Le personnage de Timon d’Athènes nous est surtout connu par la pièce de Shakespeare dont il est le héros éponyme. Mais ce misanthrope radical, retiré de la société humaine, cause de ses malheurs, et qui voue une haine farouche à ses semblables, a bel et bien existé, sans doute à la fin du Ve siècle av. J.-C. Raillé par des auteurs comiques, tel Aristophane, il nous est connu surtout par des textes beaucoup plus tardifs, qui construisent sa légende plus qu’ils ne nous apprennent son histoire. Plutarque, dans sa Vie d’Antoine (LXXVIII) rapporte à son sujet quelques anecdotes. De Lucien de Samosate, au IIe siècle ap. J.-C., nous possédons un opuscule intitulé Timon ou le Misanthrope.

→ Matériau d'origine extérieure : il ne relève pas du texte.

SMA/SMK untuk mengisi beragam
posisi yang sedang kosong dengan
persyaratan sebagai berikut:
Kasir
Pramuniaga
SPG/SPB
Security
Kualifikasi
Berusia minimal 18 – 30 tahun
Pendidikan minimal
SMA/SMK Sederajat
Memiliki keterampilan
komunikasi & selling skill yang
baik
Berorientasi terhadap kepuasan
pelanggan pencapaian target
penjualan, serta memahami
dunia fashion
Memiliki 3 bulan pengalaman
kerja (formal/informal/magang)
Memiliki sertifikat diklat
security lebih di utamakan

Entièrement dialogué, ce texte a souvent été assimilé à une brève comédie (1). De fait, sa structure est bel et bien celle d’une œuvre de la comédie ancienne ou moyenne : prologue où Timon se plaint de ses revers de fortune, dialogue entre Zeus et Hermès, affrontement (agôn) entre ces deux divinités et Ploutos, le dieu de la richesse, qui accepte à la fin de restituer sa fortune à Timon, défilé de figures pittoresques (le parasite, le vil flatteur, le démagogue, etc.), dont Timon, de nouveau riche, fustige la cupidité. Comme Aristophane, Lucien recourt aussi à des figures allégoriques (outre Ploutos, il fait paraître Penia, la Pauvreté). Cependant ce texte se distingue de l’écriture théâtrale dans la mesure où il est écrit en prose et ne comporte pas de chœur.

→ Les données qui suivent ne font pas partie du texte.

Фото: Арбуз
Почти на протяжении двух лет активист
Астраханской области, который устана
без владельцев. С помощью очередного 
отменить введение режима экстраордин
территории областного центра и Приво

Mais la nature de cette oeuvre est beaucoup plus complexe, tant elle mêle plusieurs univers temporels différents : on y trouve d’abord le monde des dieux, le temps immémorial de la mythologie, celui du déluge et de Deucalion, des Géants et des Titans, qui est aussi celui d’Homère. Ensuite, le temps et le lieu de la fiction inventée par Lucien sont ceux du Timon historique, à savoir l’Athènes classique du Ve siècle. C’est l’univers d’Aristophane, où le culte des dieux commence à être remis en cause : les hermès au bord des routes commencent à être négligés, les querelles philosophiques s’immiscent dans le débat religieux (Anaxagore et Périclès) : les dieux s’en plaignent. Enfin, le troisième temps est celui de Lucien, sous l’Empire romain ; les personnages médiocres et cupides raillés à la fin sont des types récurrents de son époque, que l’on retrouve dans beaucoup de ses œuvres. Ce troisième moment, celui de Lucien et de ses lecteurs, fait apparaître les deux premiers comme fictifs, en tout cas très lointains, comme un jeu littéraire. Tout le texte joue sur ce double décalage : temps mythique et temps historique sont en désaccord entre eux, mais tous deux sont rejetés dans la fable par un ancrage très postérieur dans le moment de l’écriture du texte. Ainsi, la théâtralité comique n’est ici que de convention : elle relève du temps révolu de Timon et d’Aristophane, pas de celui de l’écriture du texte.